-- What is needed --
Here, the job is to give back every entry below unchanged, omitting pictures.

[[ Supplied data open ]]

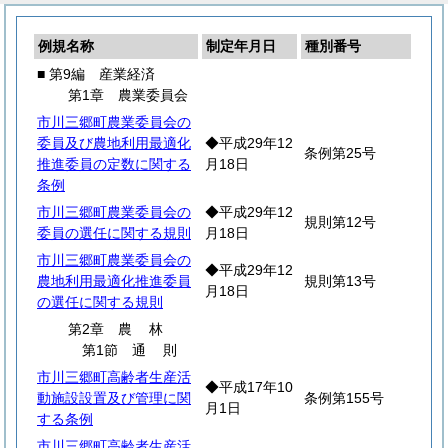
例規名称
制定年月日
種別番号
■ 第9編 産業経済
第1章 農業委員会
市川三郷町農業委員会の
委員及び農地利用最適化
◆平成29年12
条例第25号
推進委員の定数に関する
月18日
条例
市川三郷町農業委員会の
◆平成29年12
規則第12号
委員の選任に関する規則
月18日
市川三郷町農業委員会の
◆平成29年12
農地利用最適化推進委員
規則第13号
月18日
の選任に関する規則
第2章
農
林
第1節
通
則
市川三郷町高齢者生産活
◆平成17年10
動施設設置及び管理に関
条例第155号
月1日
する条例
市川三郷町高齢者生産活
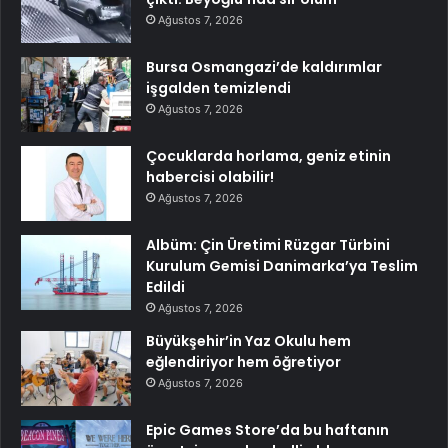
Ağustos 7, 2026
Bursa Osmangazi’de kaldırımlar
işgalden temizlendi
Ağustos 7, 2026
Çocuklarda horlama, geniz etinin
habercisi olabilir!
Ağustos 7, 2026
Albüm: Çin Üretimi Rüzgar Türbini
Kurulum Gemisi Danimarka’ya Teslim
Edildi
Ağustos 7, 2026
Büyükşehir’in Yaz Okulu hem
eğlendiriyor hem öğretiyor
Ağustos 7, 2026
Epic Games Store’da bu haftanın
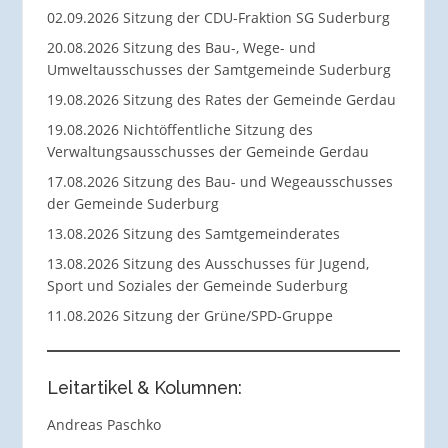
02.09.2026 Sitzung der CDU-Fraktion SG Suderburg
20.08.2026 Sitzung des Bau-, Wege- und
Umweltausschusses der Samtgemeinde Suderburg
19.08.2026 Sitzung des Rates der Gemeinde Gerdau
19.08.2026 Nichtöffentliche Sitzung des
Verwaltungsausschusses der Gemeinde Gerdau
17.08.2026 Sitzung des Bau- und Wegeausschusses
der Gemeinde Suderburg
13.08.2026 Sitzung des Samtgemeinderates
13.08.2026 Sitzung des Ausschusses für Jugend,
Sport und Soziales der Gemeinde Suderburg
11.08.2026 Sitzung der Grüne/SPD-Gruppe
Leitartikel & Kolumnen:
Andreas Paschko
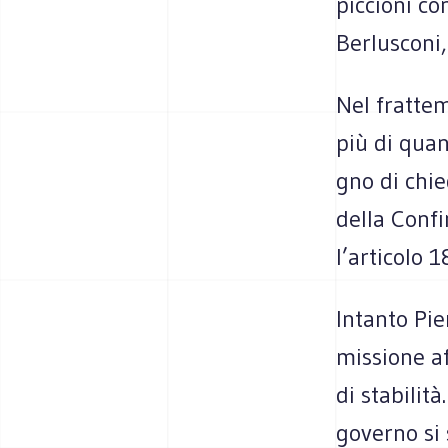
pic­cioni co
Ber­lu­scon
Nel frat­te
più di quan
gno di chie
della Con­fi
l’articolo 
Intanto Pie
mis­sione af
di sta­bi­lit
governo si 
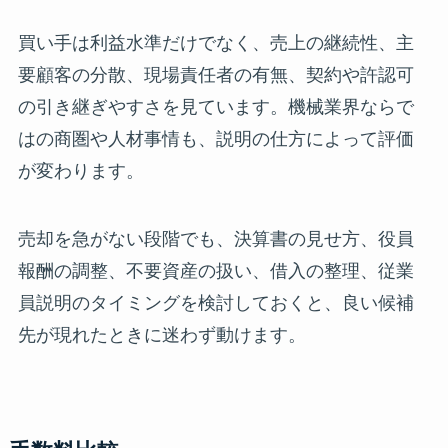
買い手は利益水準だけでなく、売上の継続性、主
要顧客の分散、現場責任者の有無、契約や許認可
の引き継ぎやすさを見ています。機械業界ならで
はの商圏や人材事情も、説明の仕方によって評価
が変わります。
売却を急がない段階でも、決算書の見せ方、役員
報酬の調整、不要資産の扱い、借入の整理、従業
員説明のタイミングを検討しておくと、良い候補
先が現れたときに迷わず動けます。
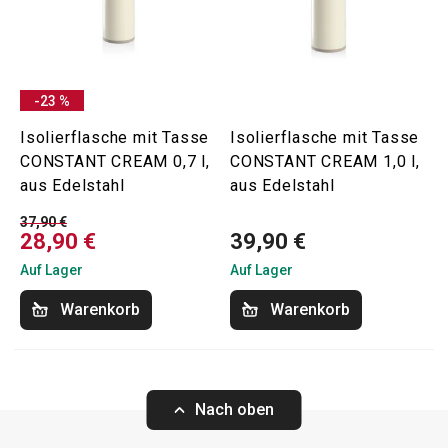
-23 %
Isolierflasche mit Tasse
Isolierflasche mit Tasse
CONSTANT CREAM 0,7 l,
CONSTANT CREAM 1,0 l,
aus Edelstahl
aus Edelstahl
37,90 €
28,90 €
39,90 €
Auf Lager
Auf Lager
Warenkorb
Warenkorb
Nach oben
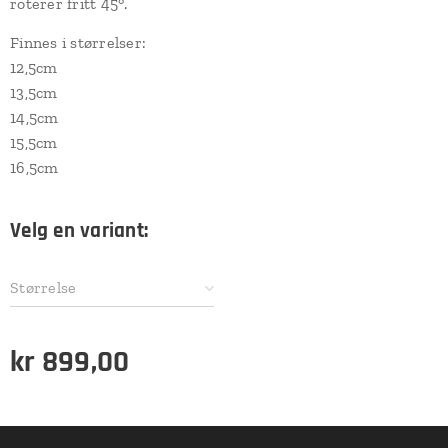
roterer fritt 45°.
Finnes i størrelser:
12,5cm
13,5cm
14,5cm
15,5cm
16,5cm
Velg en variant:
Størrelse
kr
899,00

[[ Supplied data closed ]]

-- Answer to this problem --
例規名称
制定年月日
種別番号
■ 第9編 産業経済
第1章 農業委員会
市川三郷町農業委員会の
委員及び農地利用最適化
◆平成29年12
条例第25号
推進委員の定数に関する
月18日
条例
市川三郷町農業委員会の
◆平成29年12
規則第12号
委員の選任に関する規則
月18日
市川三郷町農業委員会の
◆平成29年12
農地利用最適化推進委員
規則第13号
月18日
の選任に関する規則
第2章
農
林
第1節
通
則
市川三郷町高齢者生産活
◆平成17年10
動施設設置及び管理に関
条例第155号
月1日
する条例
市川三郷町高齢者生産活
Ağustos 7, 2026
Bursa Osmangazi’de kaldırımlar
işgalden temizlendi
Ağustos 7, 2026
Çocuklarda horlama, geniz etinin
habercisi olabilir!
Ağustos 7, 2026
Albüm: Çin Üretimi Rüzgar Türbini
Kurulum Gemisi Danimarka’ya Teslim
Edildi
Ağustos 7, 2026
Büyükşehir’in Yaz Okulu hem
eğlendiriyor hem öğretiyor
Ağustos 7, 2026
Epic Games Store’da bu haftanın
02.09.2026 Sitzung der CDU-Fraktion SG Suderburg
20.08.2026 Sitzung des Bau-, Wege- und
Umweltausschusses der Samtgemeinde Suderburg
19.08.2026 Sitzung des Rates der Gemeinde Gerdau
19.08.2026 Nichtöffentliche Sitzung des
Verwaltungsausschusses der Gemeinde Gerdau
17.08.2026 Sitzung des Bau- und Wegeausschusses
der Gemeinde Suderburg
13.08.2026 Sitzung des Samtgemeinderates
13.08.2026 Sitzung des Ausschusses für Jugend,
Sport und Soziales der Gemeinde Suderburg
11.08.2026 Sitzung der Grüne/SPD-Gruppe
Leitartikel & Kolumnen:
Andreas Paschko
pic­cioni co
Ber­lu­scon
Nel frat­te
più di quan
gno di chie
della Con­fi
l’articolo 
Intanto Pie
mis­sione af
di sta­bi­lit
governo si 
買い手は利益水準だけでなく、売上の継続性、主
要顧客の分散、現場責任者の有無、契約や許認可
の引き継ぎやすさを見ています。機械業界ならで
はの商圏や人材事情も、説明の仕方によって評価
が変わります。
売却を急がない段階でも、決算書の見せ方、役員
報酬の調整、不要資産の扱い、借入の整理、従業
員説明のタイミングを検討しておくと、良い候補
先が現れたときに迷わず動けます。
-23 %
Isolierflasche mit Tasse
Isolierflasche mit Tasse
CONSTANT CREAM 0,7 l,
CONSTANT CREAM 1,0 l,
aus Edelstahl
aus Edelstahl
37,90 €
28,90 €
39,90 €
Auf Lager
Auf Lager
Warenkorb
Warenkorb
Nach oben
roterer fritt 45°.
Finnes i størrelser:
12,5cm
13,5cm
14,5cm
15,5cm
16,5cm
Velg en variant:
Størrelse
kr
899,00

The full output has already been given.